Tortoises have always had a special place in my heart so imagine my excitement when I discovered an earthenware tortoise by the important Victorian Art Potters Martin Brothers whilst on a routine valuation in Cranleigh just a few weeks ago.
One of my earliest memories of tortoises is from visiting my Great-Grandpa Edwin and his second wife Aunty Millie as a young boy. It was always rather a formal visit so my brother and I would escape into Aunty Millie’s beautiful and extensive gardens as soon as we could and hide in the herbaceous borders. We would lie down hidden from view and watch the clouds pass overhead whilst we ate wild strawberries. Aunty Millie had large, old tortoises and as we lay there we could hear them munching their way noisily towards us.
In the sitting room of this Cranleigh cottage my eye was caught by the earthenware tortoise sitting nonchalantly beside a brick fireplace on the tile hearth between the coal bucket and grate. As I made my way excitedly towards it the family, surprised at my interest, recounted how their mother had rescued it from the garden decades before.
Robert Wallace Martin started by setting up a studio for the production of salt-glazed stoneware in Fulham in 1873, moving to larger premises at Norwood Green, Southall in 1877. He worked with his brothers Charles, Walter and Edwin.
The prevailing style at the time was Gothic Revival and they produced objects with an almost medieval vitality. The brothers worked in close collaboration predominately using salt glazes with a subdued palette. Their handmade work stood against the tide of the Victorian Industrial Age giving expression to the aspirations of the Arts and Crafts Movement. Like the work of the famous contemporary designer Christopher Dresser their designs were often anthropomorphic, zoomorphic and naturalistic.
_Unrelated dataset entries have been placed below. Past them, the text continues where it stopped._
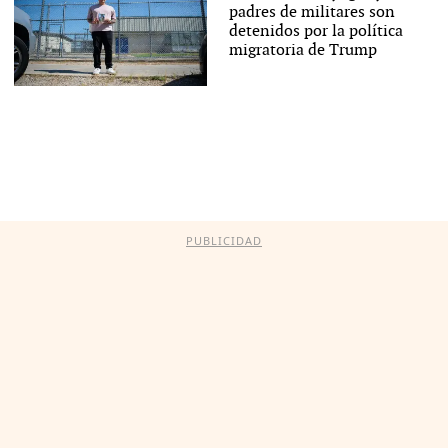
padres de militares son
detenidos por la política
migratoria de Trump
PUBLICIDAD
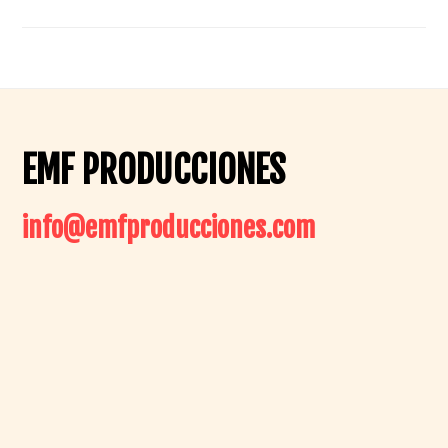
Footer
EMF PRODUCCIONES
info@emfproducciones.com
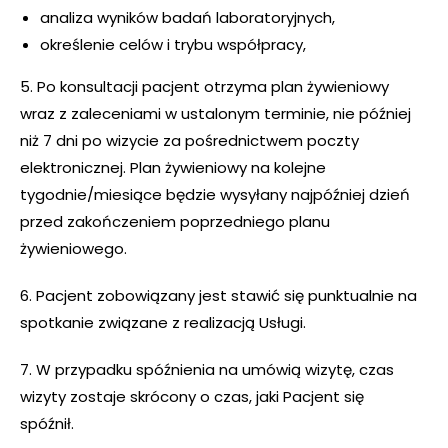
analiza wyników badań laboratoryjnych,
określenie celów i trybu współpracy,
5. Po konsultacji pacjent otrzyma plan żywieniowy
wraz z zaleceniami w ustalonym terminie, nie później
niż 7 dni po wizycie za pośrednictwem poczty
elektronicznej. Plan żywieniowy na kolejne
tygodnie/miesiące będzie wysyłany najpóźniej dzień
przed zakończeniem poprzedniego planu
żywieniowego.
6. Pacjent zobowiązany jest stawić się punktualnie na
spotkanie związane z realizacją Usługi.
7. W przypadku spóźnienia na umówią wizytę, czas
wizyty zostaje skrócony o czas, jaki Pacjent się
spóźnił.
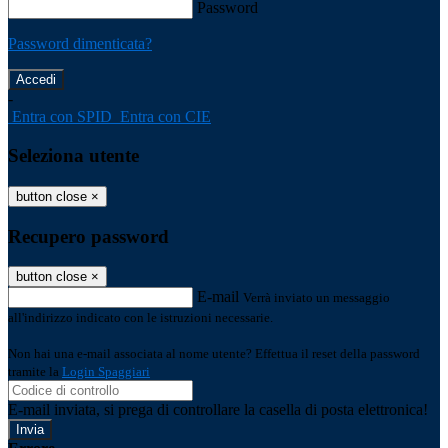
Password
Password dimenticata?
-
Entra con SPID
Entra con CIE
Seleziona utente
button close
×
Recupero password
button close
×
E-mail
Verrà inviato un messaggio
all'indirizzo indicato con le istruzioni necessarie.
Non hai una e-mail associata al nome utente? Effettua il reset della password
tramite la
Login Spaggiari
E-mail inviata, si prega di controllare la casella di posta elettronica!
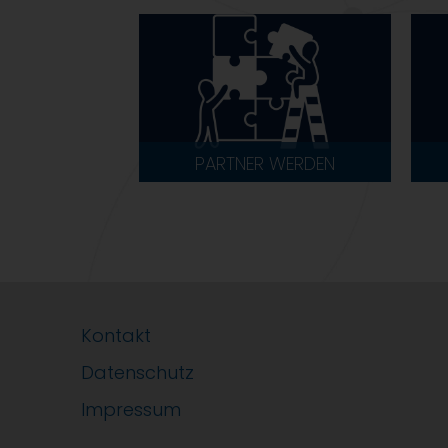
PARTNER WERDEN
Kontakt
Datenschutz
Impressum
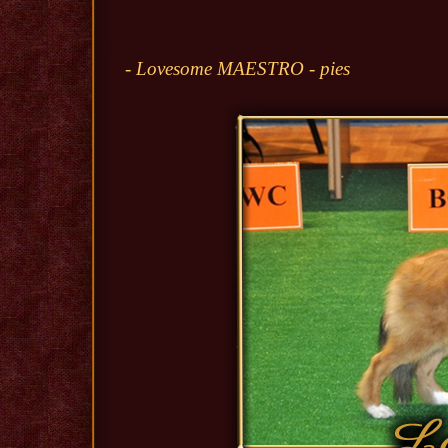
- Lovesome MAESTRO - pies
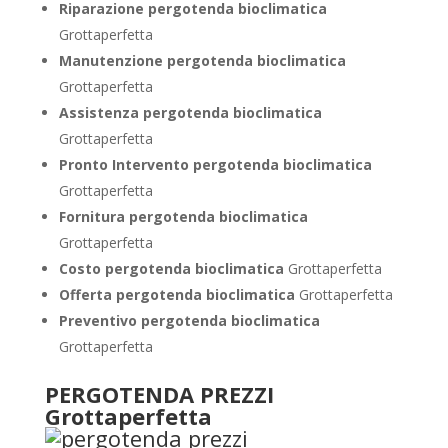
Riparazione pergotenda bioclimatica
Grottaperfetta
Manutenzione pergotenda bioclimatica
Grottaperfetta
Assistenza pergotenda bioclimatica
Grottaperfetta
Pronto Intervento pergotenda bioclimatica
Grottaperfetta
Fornitura pergotenda bioclimatica
Grottaperfetta
Costo pergotenda bioclimatica
Grottaperfetta
Offerta pergotenda bioclimatica
Grottaperfetta
Preventivo
pergotenda bioclimatica
Grottaperfetta
PERGOTENDA PREZZI
Grottaperfetta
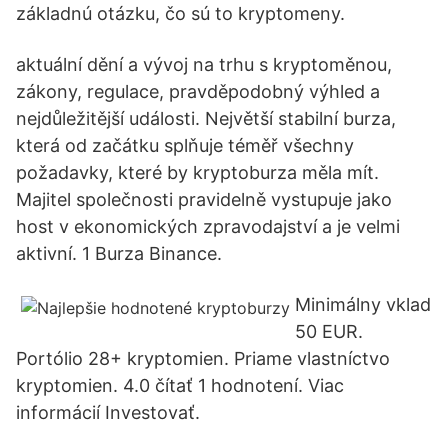
základnú otázku, čo sú to kryptomeny.
aktuální dění a vývoj na trhu s kryptoměnou,
zákony, regulace, pravděpodobný výhled a
nejdůležitější události. Největší stabilní burza,
která od začátku splňuje téměř všechny
požadavky, které by kryptoburza měla mít.
Majitel společnosti pravidelně vystupuje jako
host v ekonomických zpravodajství a je velmi
aktivní. 1 Burza Binance.
Minimálny vklad
50 EUR.
Portólio 28+ kryptomien. Priame vlastníctvo
kryptomien. 4.0 čítať 1 hodnotení. Viac
informácií Investovať.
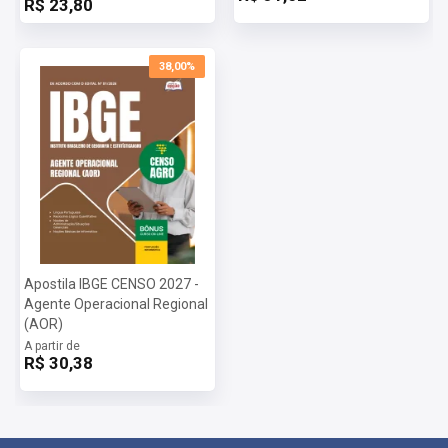
R$ 23,80
38,00%
Apostila IBGE CENSO 2027 -
Agente Operacional Regional
(AOR)
A partir de
R$ 30,38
The atmosphere of connoisseurship which they engendered at their Brown Street shop in Holborn was celebrated by patrons and critics alike. The brothers certainly considered themselves as artists and took part in what has been described as the ‘eclecticism of the late Victorian period’.
Their work found favour and was collected by the Pre-Raphaelite painters Edward Burne-Jones and Dante Gabriel Rossetti. Queen Mary ordered sixty pieces of Martinware to be exhibited at the Paris Exposition of 1914.
Robert Wallace Martin had worked for the architectural sculptor J B Phillips and attended the Lambeth School of Art in his formative years. In 1879/1880 he began to model their grotesque creatures. Often the faces of these creatures, especially their hugely sought after ‘Wally Birds’, were caricatures of contemporary political and establishment figures.
Since the 1920s Martinware has always attracted strong interest from collectors at auction. The rather marvellous Martin Brothers tortoise you see here dates from March 1904. Its face has a human quality and a mischievous grin, the eyes follow the viewer. Its shell is beautifully conceived, modelled and glazed. The poor thing has some wear, signs of its life in the garden and beside the fire, but it is a rare and large example measuring almost 10 inches in length.
This fine Martin Brothers tortoise has emerged from decades of hibernation to the delight and excitement of collectors and will be auctioned at Toovey’s on 13th August – I can’t wait to see what he makes!